| YOUR GOAL |
Among the entries below, how many lines contain the string "reduction"? Only the number, please.

| SUPPLIED INFORMATION |
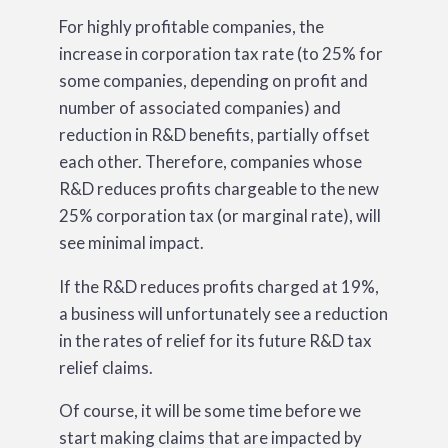
For highly profitable companies, the
increase in corporation tax rate (to 25% for
some companies, depending on profit and
number of associated companies) and
reduction in R&D benefits, partially offset
each other. Therefore, companies whose
R&D reduces profits chargeable to the new
25% corporation tax (or marginal rate), will
see minimal impact.
If the R&D reduces profits charged at 19%,
a business will unfortunately see a reduction
in the rates of relief for its future R&D tax
relief claims.
Of course, it will be some time before we
start making claims that are impacted by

| SOLUTION TO THIS PROBLEM |
2